___ Given data ___

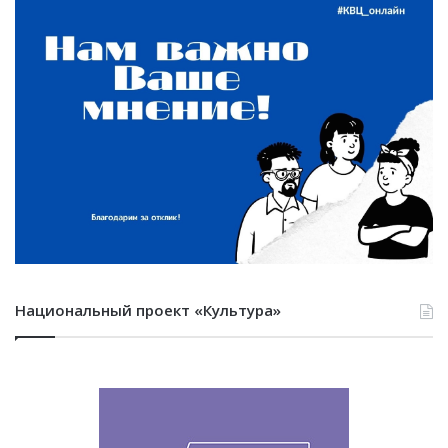
Национальный проект «Культура»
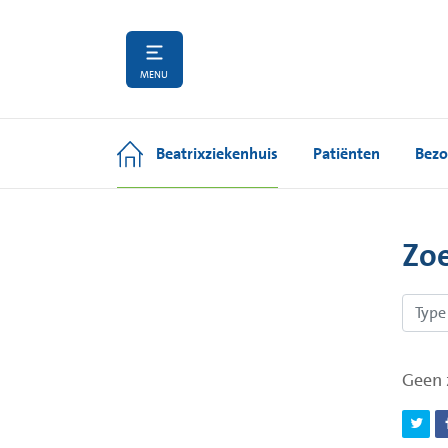
MENU
Beatrixziekenhuis
Patiënten
Bezo
Zo
Geen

___

[How to complete this task]
Give the data again exactly as written, with all pictures left out.

[Exercise result]
Национальный проект «Культура»
MENU
Beatrixziekenhuis
Patiënten
Bezo
Zo
Geen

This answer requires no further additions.